Collected data:
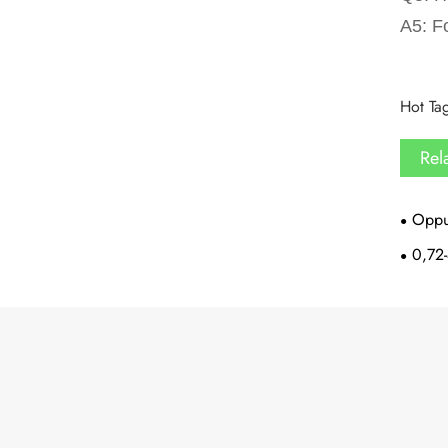
A5: F
Hot Tag
Rel
Oppus
0,72-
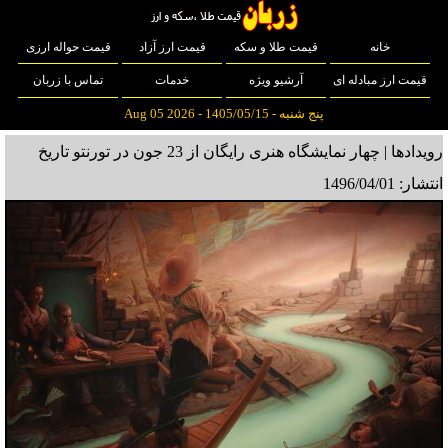
خانه
قیمت طلا و سکه
قیمت ارز آزاد
قیمت حواله ارزی
قیمت ارز مبادله ای
آرشیو ویژه
خدمات
تماس با زربان
پنج شنبه - 1405/05/15 - Aug 05 2026
رویدادها | چهار نمایشگاه هنری رایگان از 23 جون در تورنتو
تاریخ
انتشار: 1496/04/01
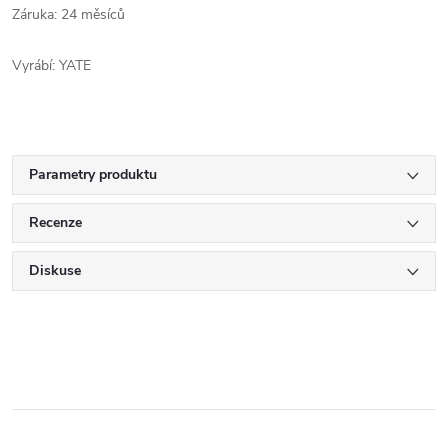
Záruka: 24 měsíců
Vyrábí: YATE
Parametry produktu
Recenze
Diskuse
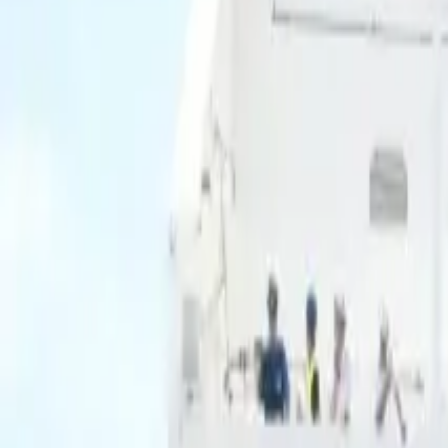
Ascolta Ora
0
1
Home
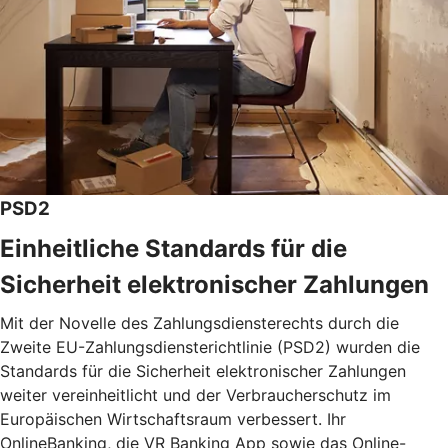
PSD2
Einheitliche Standards für die
Sicherheit elektronischer Zahlungen
Mit der Novelle des Zahlungsdiensterechts durch die
Zweite EU-Zahlungsdiensterichtlinie (PSD2) wurden die
Standards für die Sicherheit elektronischer Zahlungen
weiter vereinheitlicht und der Verbraucherschutz im
Europäischen Wirtschaftsraum verbessert. Ihr
OnlineBanking, die VR Banking App sowie das Online-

_Assigned task_. An exact copy of the lines from the one with "Einheitliche Standards für die" to the final line of the entries is all that the answer should hold.

_Your response_.
Einheitliche Standards für die
Sicherheit elektronischer Zahlungen
Mit der Novelle des Zahlungsdiensterechts durch die
Zweite EU-Zahlungsdiensterichtlinie (PSD2) wurden die
Standards für die Sicherheit elektronischer Zahlungen
weiter vereinheitlicht und der Verbraucherschutz im
Europäischen Wirtschaftsraum verbessert. Ihr
OnlineBanking, die VR Banking App sowie das Online-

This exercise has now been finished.